What the exercise asks: Once the line with "Visualizza le preferenze (384, 1028)" is found in the material, write out that line and every later line exactly, through the end.

(Exercise data begins)

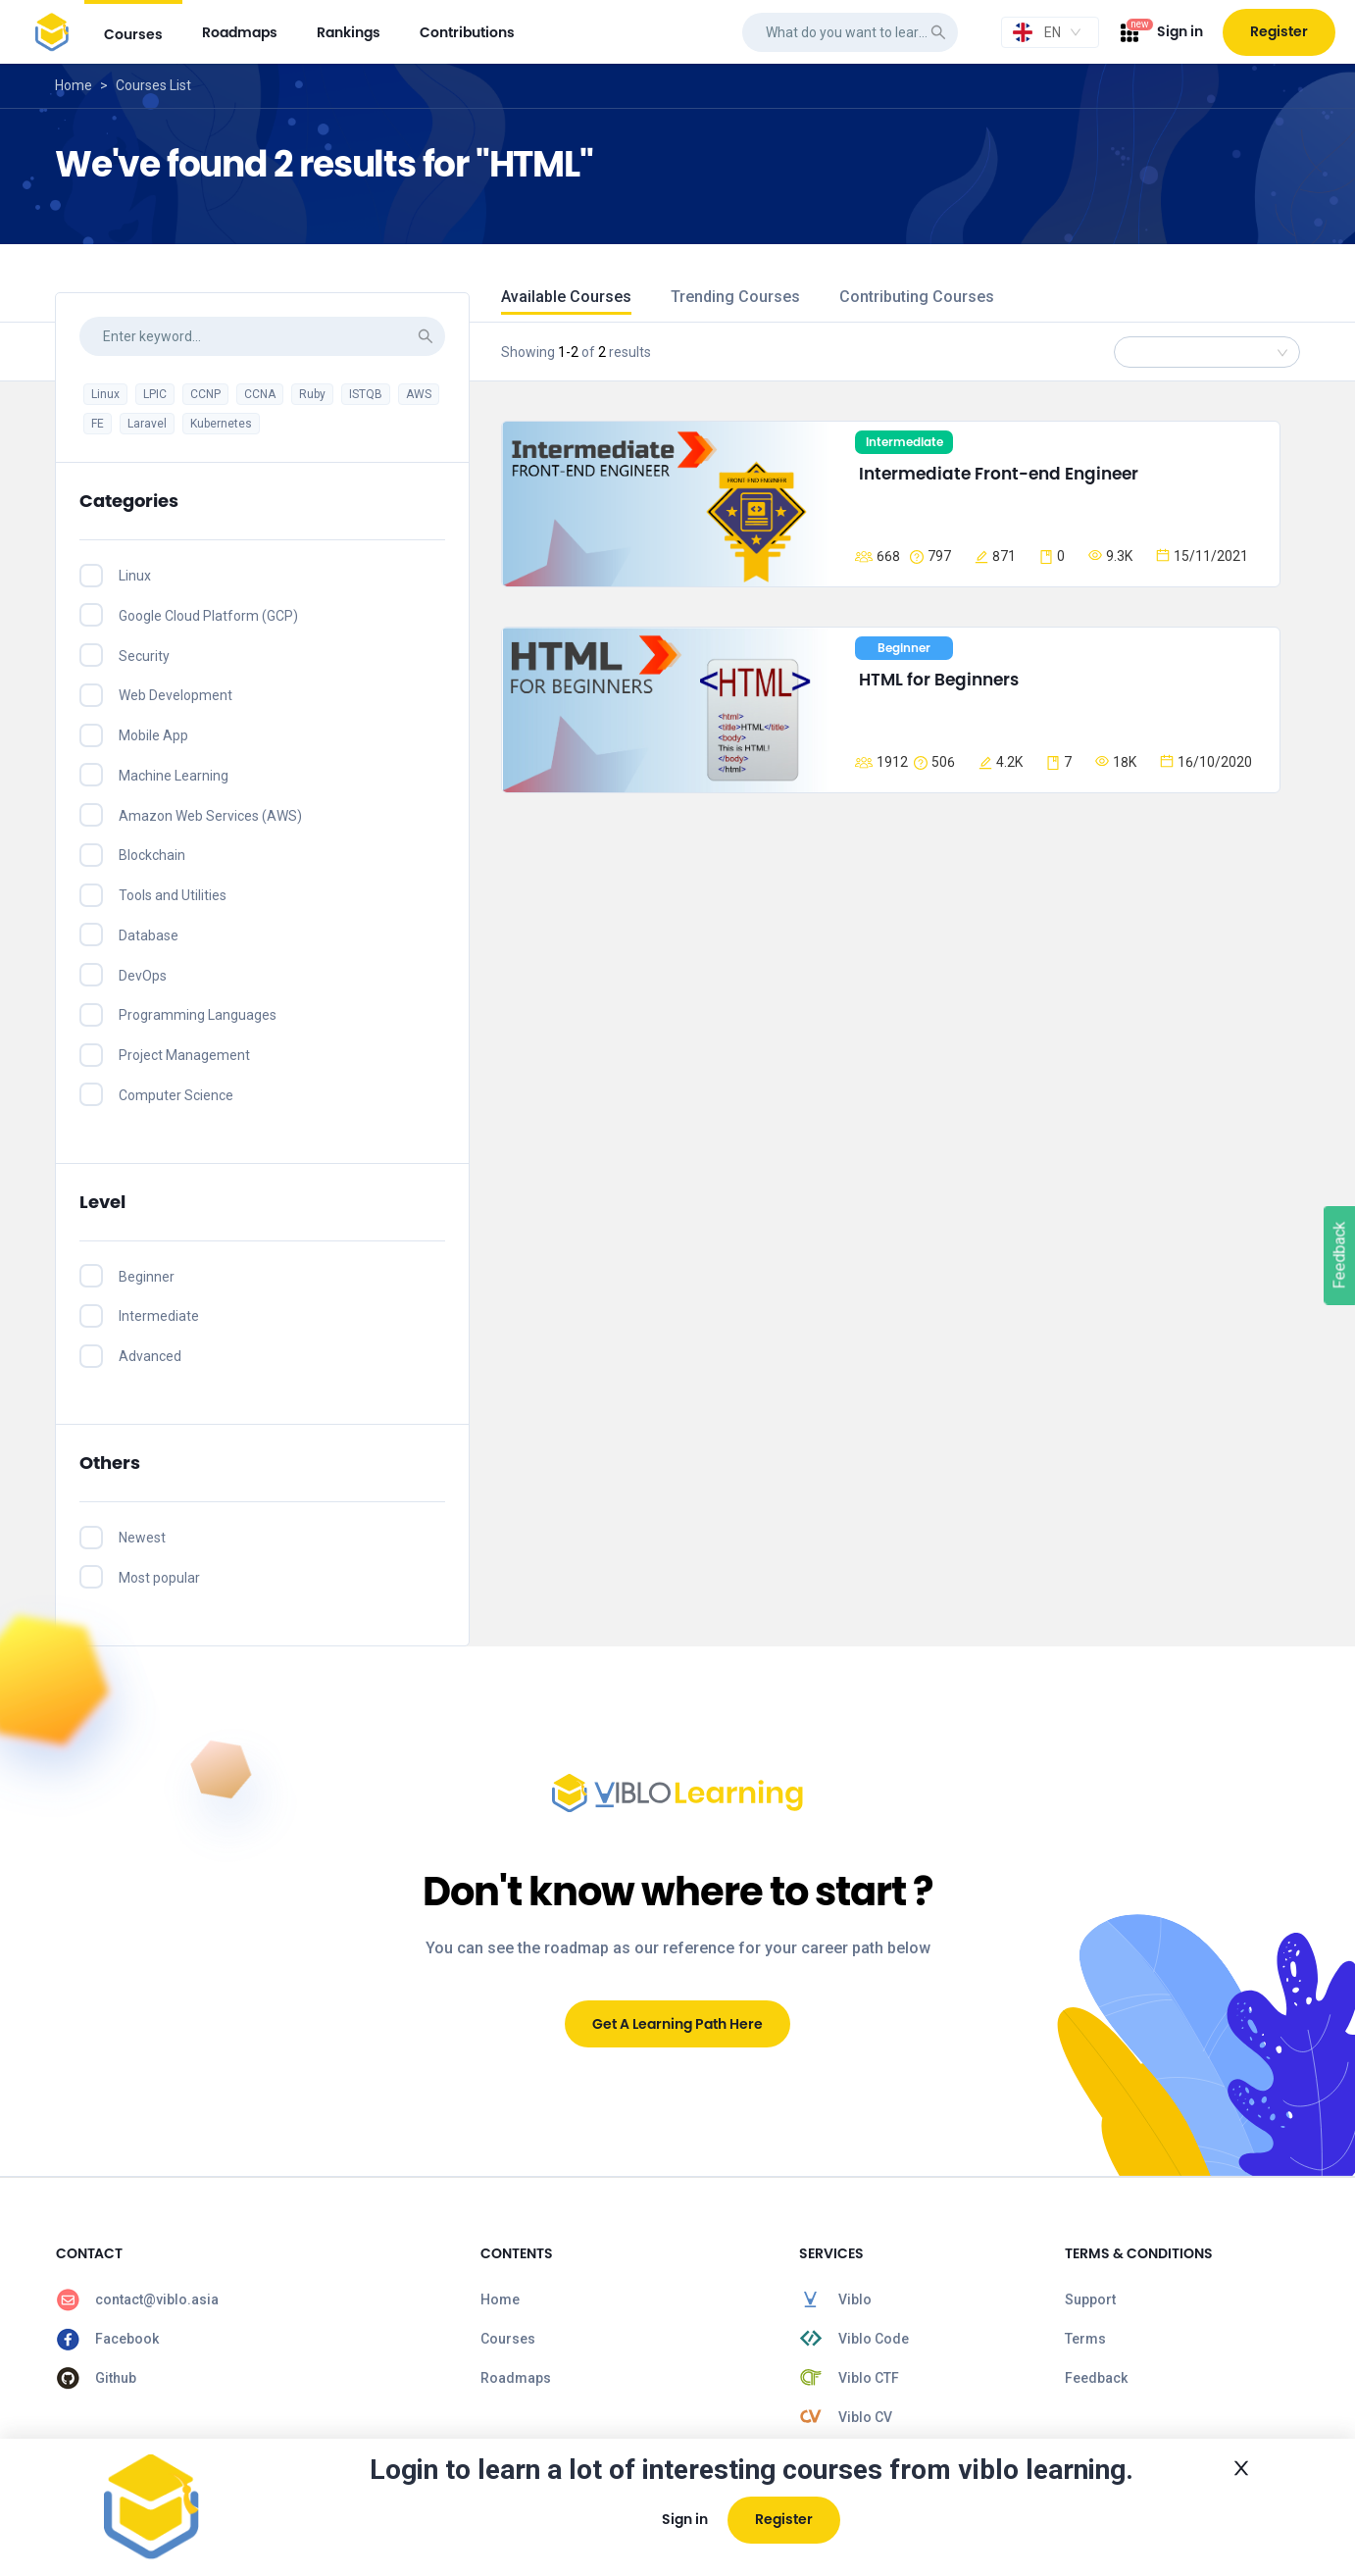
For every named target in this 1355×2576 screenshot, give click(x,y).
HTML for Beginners (939, 679)
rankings (348, 32)
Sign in (1180, 31)
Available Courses (566, 296)
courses (133, 34)
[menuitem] (133, 32)
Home (73, 85)
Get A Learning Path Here (677, 2024)
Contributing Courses (916, 296)
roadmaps (239, 32)
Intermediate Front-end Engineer (998, 473)
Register (1279, 31)
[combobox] (1050, 32)
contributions (467, 32)
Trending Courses (735, 296)
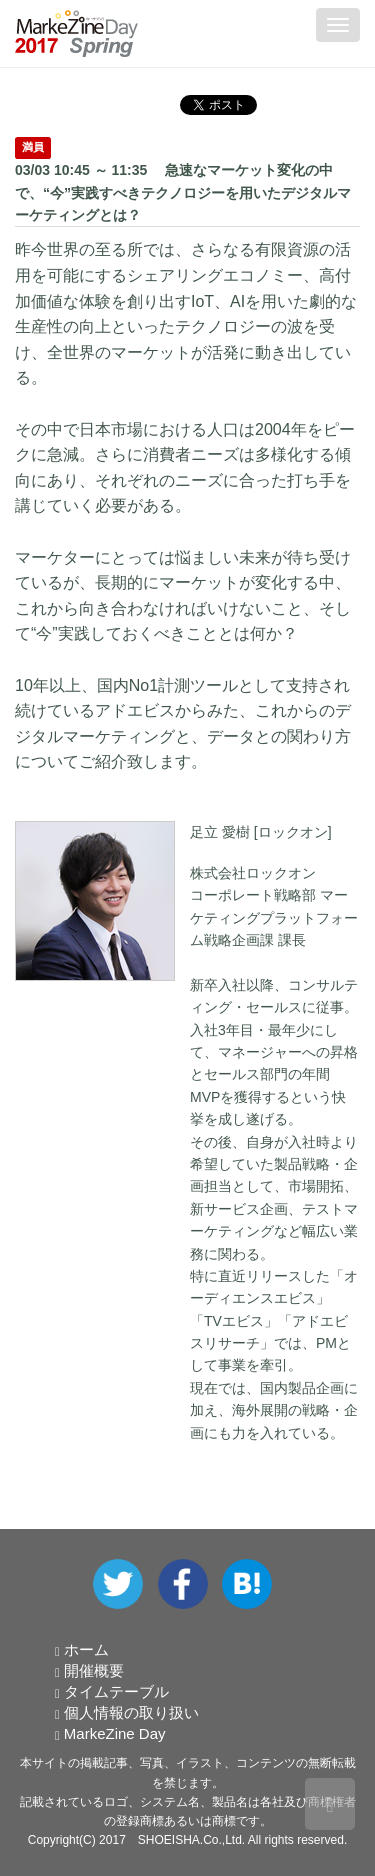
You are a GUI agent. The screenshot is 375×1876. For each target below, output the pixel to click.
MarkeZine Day (115, 1733)
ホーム (86, 1649)
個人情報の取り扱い (131, 1712)
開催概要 (94, 1670)
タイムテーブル (116, 1691)
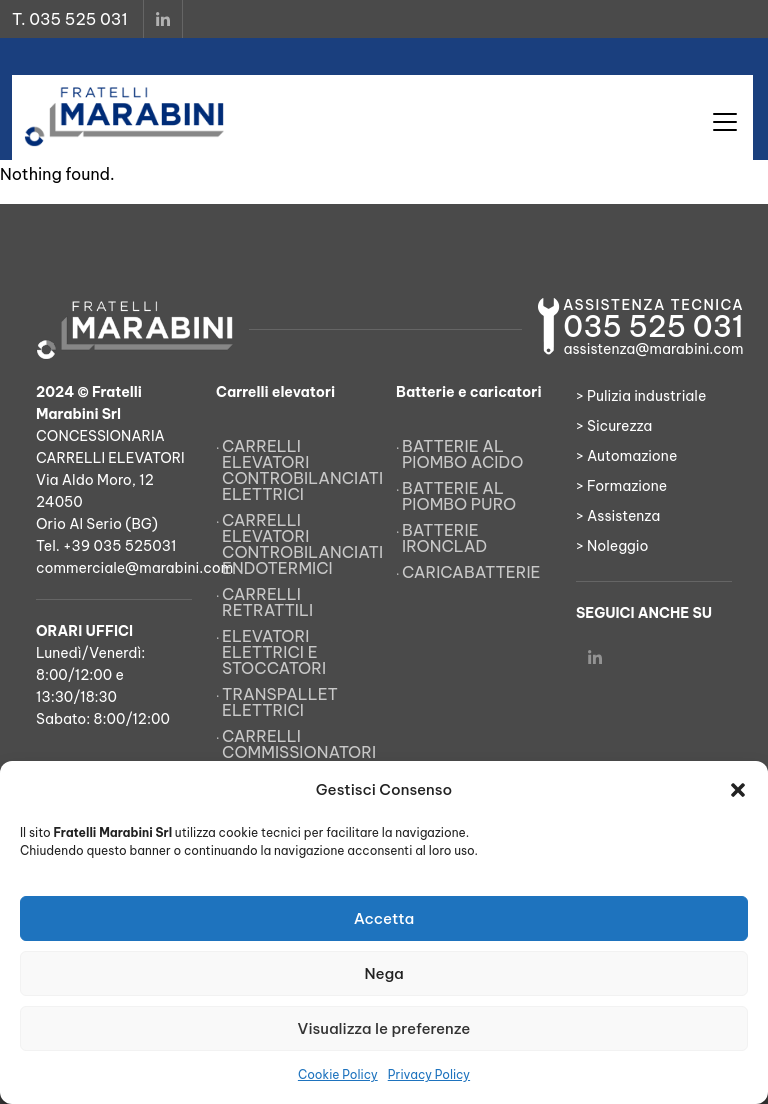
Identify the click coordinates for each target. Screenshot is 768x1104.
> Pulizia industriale (641, 396)
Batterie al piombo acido (462, 454)
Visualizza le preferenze (384, 1028)
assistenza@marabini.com (653, 349)
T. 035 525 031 (70, 19)
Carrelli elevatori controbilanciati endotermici (297, 544)
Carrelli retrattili (267, 602)
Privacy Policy (429, 1074)
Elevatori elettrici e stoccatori (274, 652)
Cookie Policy (338, 1074)
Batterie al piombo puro (459, 496)
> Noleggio (612, 546)
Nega (383, 973)
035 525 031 (653, 326)
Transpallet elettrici (280, 702)
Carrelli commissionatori (297, 744)
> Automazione (626, 456)
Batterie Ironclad (444, 538)
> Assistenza (618, 516)
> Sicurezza (614, 426)
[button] (738, 790)
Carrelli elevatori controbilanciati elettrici (297, 470)
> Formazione (621, 486)
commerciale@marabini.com (134, 568)
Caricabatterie (471, 572)
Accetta (384, 918)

(Exercise data ends)

Answer to the problem:
Visualizza le preferenze (384, 1028)
assistenza@marabini.com (653, 349)
T. 035 525 031 (70, 19)
Carrelli elevatori controbilanciati endotermici (297, 544)
Carrelli retrattili (267, 602)
Privacy Policy (429, 1074)
Elevatori elettrici e stoccatori (274, 652)
Cookie Policy (338, 1074)
Batterie al piombo puro (459, 496)
> Noleggio (612, 546)
Nega (383, 973)
035 525 031 (653, 326)
Transpallet elettrici (280, 702)
Carrelli commissionatori (297, 744)
> Automazione (626, 456)
Batterie Ironclad (444, 538)
> Assistenza (618, 516)
> Sicurezza (614, 426)
[button] (738, 790)
Carrelli elevatori controbilanciati elettrici (297, 470)
> Formazione (621, 486)
commerciale@marabini.com (134, 568)
Caricabatterie (471, 572)
Accetta (384, 918)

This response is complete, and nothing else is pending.